Tufnel's hobbies include collecting guitars; particularly noteworthy is his Sea Foam Green six-string Fender Bass VI with the price tag still attached, which he has kept in mint condition by not allowing it to be played, touched, pointed at, looked at, or talked about. He also has a Gibson Les Paul 1959 model, whose acoustic properties and carved flame-maple top he praises. He also plays mandolin and piano, and does backing vocals. In the film he is writing a classical piece which he feels combines the musical characteristics of both Mozart and Bach (a "Mach piece") in D minor, which he claims is the "saddest of all keys". The piece is provisionally titled "Lick My Love Pump'".

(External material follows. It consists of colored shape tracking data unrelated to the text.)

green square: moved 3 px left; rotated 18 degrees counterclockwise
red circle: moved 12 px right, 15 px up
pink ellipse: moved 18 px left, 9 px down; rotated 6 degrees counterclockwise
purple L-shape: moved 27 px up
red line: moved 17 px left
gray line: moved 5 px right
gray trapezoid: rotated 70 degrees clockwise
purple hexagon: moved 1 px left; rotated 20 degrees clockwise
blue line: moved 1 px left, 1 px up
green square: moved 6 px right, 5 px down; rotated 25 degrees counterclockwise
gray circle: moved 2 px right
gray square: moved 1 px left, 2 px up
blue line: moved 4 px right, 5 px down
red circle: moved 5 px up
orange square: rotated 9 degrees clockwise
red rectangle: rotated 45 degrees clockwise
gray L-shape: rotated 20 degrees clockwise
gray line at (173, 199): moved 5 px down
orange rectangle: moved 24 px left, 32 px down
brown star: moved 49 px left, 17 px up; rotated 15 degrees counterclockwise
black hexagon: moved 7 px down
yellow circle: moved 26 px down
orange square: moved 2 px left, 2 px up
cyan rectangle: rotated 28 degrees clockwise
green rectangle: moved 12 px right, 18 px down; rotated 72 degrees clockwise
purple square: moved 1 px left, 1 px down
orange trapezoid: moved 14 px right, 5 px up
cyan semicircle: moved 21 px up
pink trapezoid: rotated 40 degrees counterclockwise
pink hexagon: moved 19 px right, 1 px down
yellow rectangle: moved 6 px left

Tufnel has a great love for Gumby, carrying figurines of Gumby and Pokey in his shirt pocket and wearing Gumby shirts frequently. He is also a self-proclaimed "fish nut," liking cod and canned tuna because they have "no bones." Tufnel sits on the editorial board of his preferred in-flight periodical, Car and Driver. His favorite cookies are Oreos, but without the filling. A rider in his contract requires a large plate of Oreo halves, without frosting. Onstage he wears glam rock-inspired makeup and usually plays a Gibson Les Paul. He is almost always seen chewing gum.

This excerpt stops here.